Também conhecida como body shopping ou time material, na contratação homem/hora a empresa contrata profissionais para a alocação no desenvolvimento do software, usualmente em conjunto com sua própria equipe, e utilizando sua própria infra-estrutura logística.

  • Vantagens
    • Grande flexibilidade para ambos os lados, pois a contratante pode atender mais rapidamente aos picos de demanda, enquanto a contratada pode ser melhor remunerada caso haja um aumento de escopo e consequente aumento de esforço (horas trabalhadas).
  • Desvantagens
    • Subutilização dos profissionais contratados, à medida que a demanda de serviços diminui (prazo de contrato fixo);
    • Contratante responsável pela produtividade dos contratados;
    • Remuneração não vinculada à produtividade.

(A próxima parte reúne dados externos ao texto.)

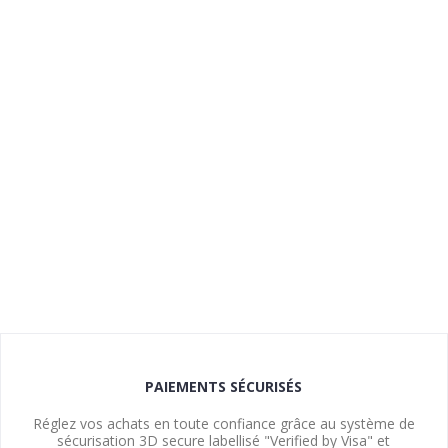
PAIEMENTS SÉCURISÉS
Réglez vos achats en toute confiance grâce au système de
sécurisation 3D secure labellisé "Verified by Visa" et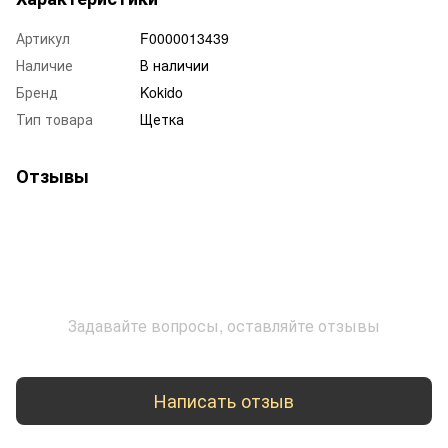
Артикул
F0000013439
Наличие
В наличии
Бренд
Kokido
Тип товара
Щетка
Отзывы
Задавайте вопросы, оставляйте отзывы
Написать отзыв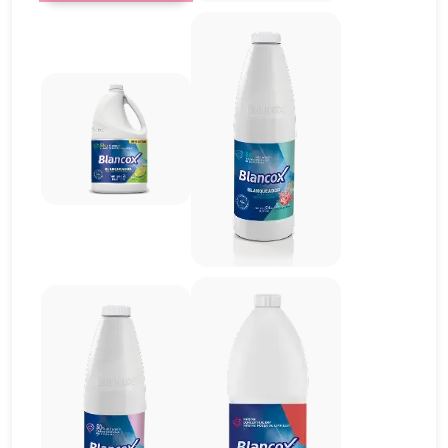
Imagen
Imagen
Imagen
Imagen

    Podemos aplicar a APF para monitorar a produtividade da equipe, levando em consideração dois fatores: esforço (horas) e resultados (pontos de função). Sendo P = PF/E, podemos criar um gráfico mensal que represente o desempenho da equipe. A partir daí podemos tomar medidas estratégicas que visem alinhar o trabalho com as expectativas de negócio da empresa. O quadro abaixo, retirado do livro Análise de Pontos de Função: Medição, Estimativas e Gerenciamento de Projeto de Software, ilustra as vantagens e desvantagens dessa técnica.

Preço Global Fixo

Essa é uma modalidade bastante comum em contratos de prestação de serviços, pois privilegia a abordagem de projeto, com um início e fim bem definidos. Exige maior nível de organização tanto da contratante como do contratado.

  • Vantagens
    • O contratante sabe quanto vai pagar após a conclusão do projeto.
  • Desvantagens
    • Geralmente ocorre uma subestimação ou superestimação do orçamento proposto.
    • Provável necessidade de renegociação de contrato.

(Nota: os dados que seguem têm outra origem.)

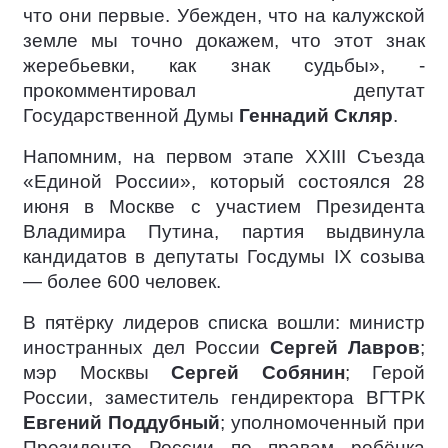
что они первые. Убежден, что на калужской
земле мы точно докажем, что этот знак
жеребьевки, как знак судьбы», -
прокомментировал депутат
Государственной Думы
Геннадий Скляр
.
Напомним, на первом этапе XXIII Съезда
«Единой России», который состоялся 28
июня в Москве с участием Президента
Владимира Путина, партия выдвинула
кандидатов в депутаты Госдумы IX созыва
— более 600 человек.
В пятёрку лидеров списка вошли: министр
иностранных дел России
Сергей Лавров
;
мэр Москвы
Сергей Собянин
; Герой
России, заместитель гендиректора ВГТРК
Евгений Поддубный
; уполномоченный при
Президенте России по правам ребёнка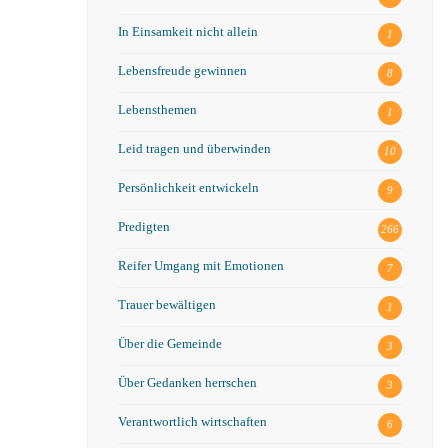
In Einsamkeit nicht allein
1
Lebensfreude gewinnen
8
Lebensthemen
1
Leid tragen und überwinden
10
Persönlichkeit entwickeln
9
Predigten
266
Reifer Umgang mit Emotionen
7
Trauer bewältigen
1
Über die Gemeinde
3
Über Gedanken herrschen
3
Verantwortlich wirtschaften
6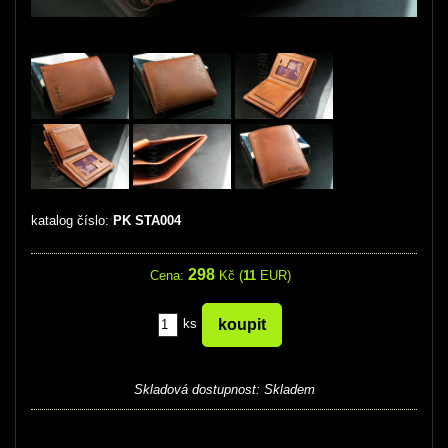
katalog číslo:
PK STA004
298
Cena:
Kč (
11
EUR)
ks
Skladová dostupnost:
Skladem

    A APF, nesse caso, seria utilizada como um fator de normalização. A contratante pode dimensionar o projeto originalmente contratado e calcular o valor unitário cobrado pela contratada com base na contagem de pontos de função do projeto inicial. Assim, qualquer serviço adicional poderia ter seu custo estimado e ser contestado pela empresa contratante caso o valor cobrado seja bem diferente do calculado.

Preço Unitário

Modelo que define remuneração para o fornecedor a partir dos elementos do projeto: tela, relatório, tabela, caso de uso, linha de código, stored procedure ou ponto de função. Procure equilibrar as deficiências dos modelos anteriores.

  • Vantagens
    • Em caso de aumento de escopo (mais elementos solicitados), fornecedor será remunerado.
  • Desvantagens
    • Negociações mais desgastantes no caso em que o fornecedor identificar necessidade de mais elementos para o projeto.

    Analisando essa deficiência, urge a necessidade de encontrar uma unidade que elimine o lado técnico da comunicação entre os profissionais de TI e seus clientes. E é exatamente nesse ponto que a APF toca, pois ela define objetos de contagem que independem da tecnologia utilizada para o desenvolvimento de software.